Avera Health's telemedicine reaches patients in South Dakota prisons

October 1, 2016


Avera eCARE, which offers telehealth in many remote, rural communities in South Dakota, also provides care to another geographically isolated population: inmates at four of the state's penitentiaries.

Clinicians at the Avera eCARE hub in Sioux Falls, S.D., provide telehealth services to patients, including South Dakota prisoners.

Sioux Falls, S.D.-based Avera Health has been delivering emergency and specialty telemedicine to the prisons for more than four years; now it's exploring whether there is a market for e-medicine services in small town jails around the state.

The Pew Charitable Trusts' Stateline website, which analyzes trends in state policy, reported earlier this year that most states are using telemedicine "to some extent" to treat prisoners. "It enables corrections officers to keep potentially dangerous inmates behind bars for treatment rather than bearing the cost and security risk of transporting them to hospitals. And, because more doctors are willing to participate, it makes health care more available for inmates." Stateline found some prisons began using telemedicine in the late 1980s, but said its use has increased significantly with improved technology, electronic medical records and pressure to control rising medical costs.

Remote triage
The state of South Dakota paid for — and Avera eCARE maintains — high-definition telemedicine equipment, including a video camera, monitor and basic diagnostic equipment, in medical services areas at the penitentiaries.

All four prisons with Avera eCARE also have clinicians employed by the state who work on-site. Each prison is staffed Monday through Friday during business hours with a nurse practitioner, physician assistant or physician. Three of the four prisons have nurse staffing around the clock.

An on-site clinician calls Avera eCARE to initiate a telemedicine emergency exam or a consultation with one of the remote telehealth providers during clinic hours. If a medical situation arises after normal prison clinic hours, a nurse or prison supervisor can make the call to Avera eCARE's e-medicine center in Sioux Falls. An Avera eCARE provider, either an advance practice nurse, physician assistant or physician, examines and triages the patient to determine if the illness or injury necessitates an immediate transfer off-site for emergency treatment or follow-up care. Some conditions can be diagnosed through the electronic connection and medication prescribed to the inmate.

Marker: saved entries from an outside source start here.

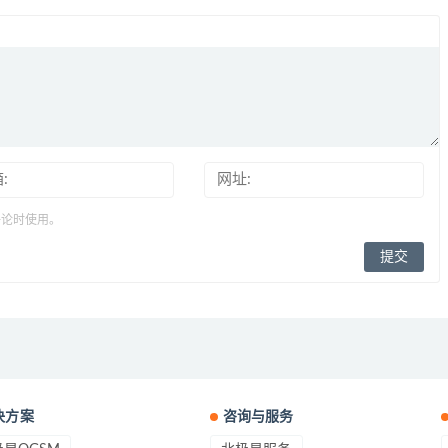
评论时使用。
决方案
咨询与服务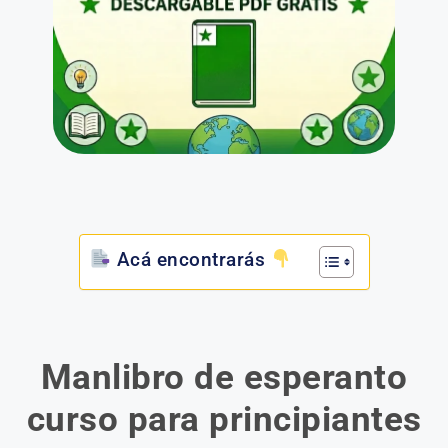
Acá encontrarás
Manlibro de esperanto
curso para principiantes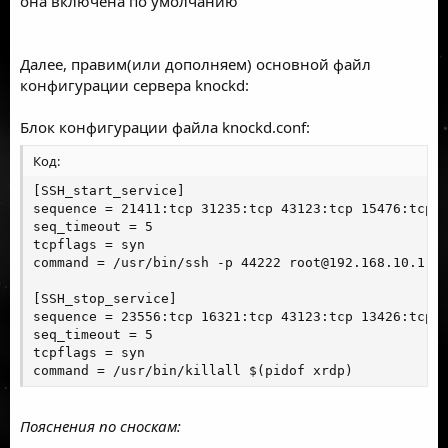
она включена по умолчанию
Далее, правим(или дополняем) основной файл
конфигурации сервера knockd:
Блок конфигурации файла knockd.conf:
Код:
[SSH_start_service]

sequence = 21411:tcp 31235:tcp 43123:tcp 15476:tcp  
seq_timeout = 5                                     
tcpflags = syn

command = /usr/bin/ssh -p 44222 
root@192.168.10.1
 <
[SSH_stop_service]

sequence = 23556:tcp 16321:tcp 43123:tcp 13426:tcp  
seq_timeout = 5

tcpflags = syn

command = /usr/bin/killall $(pidof xrdp)           
Пояснения по сноскам: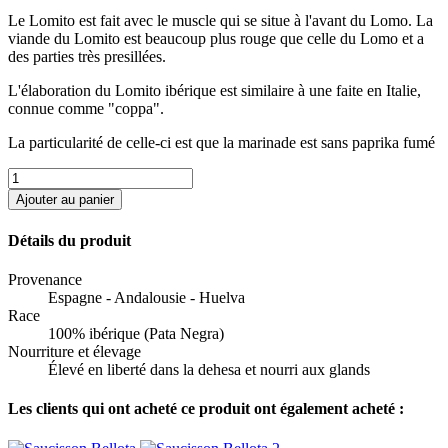
Le Lomito est fait avec le muscle qui se situe à l'avant du Lomo. La
viande du Lomito est beaucoup plus rouge que celle du Lomo et a
des parties très presillées.
L'élaboration du Lomito ibérique est similaire à une faite en Italie,
connue comme "coppa".
La particularité de celle-ci est que la marinade est sans paprika fumé
Ajouter au panier
Détails du produit
Provenance
Espagne - Andalousie - Huelva
Race
100% ibérique (Pata Negra)
Nourriture et élevage
Élevé en liberté dans la dehesa et nourri aux glands
Les clients qui ont acheté ce produit ont également acheté :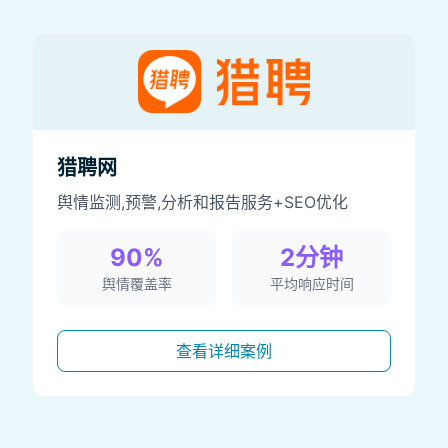
猎聘网
舆情监测,预警,分析和报告服务+SEO优化
90%
2分钟
舆情覆盖率
平均响应时间
查看详细案例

Darin Young is warden of the South Dakota State Penitentiary, which houses about 1,550 adult male inmates. He said the e-medicine service is particularly useful when a patient requires medical attention after business hours for the on-site medical services staff. "Illnesses don't necessarily happen at convenient times," he said. "It helps to decide, by filtering: is this something that needs to be seen right now or is it something that tomorrow (the inmate) should be on the sick call list" — to see an on-site care provider. He believes staff feel safer knowing that more medical concerns can be safely resolved in the security of the penitentiary environment.


Changing expectations
Deanna Larson, chief executive of Avera eCARE, said, "We do ensure these residents are treated with dignity and respect when the calls come in. We take anything that comes in very, very seriously, just as we would with anyone," she said. The Avera eCARE staff in Sioux Falls that takes calls from the prisons takes telehealth calls from other patients, as well.

Larson said when the Avera eCARE program first began, many inmates didn't like it, because a trip to a hospital or a specialist was a welcome chance to travel off-site.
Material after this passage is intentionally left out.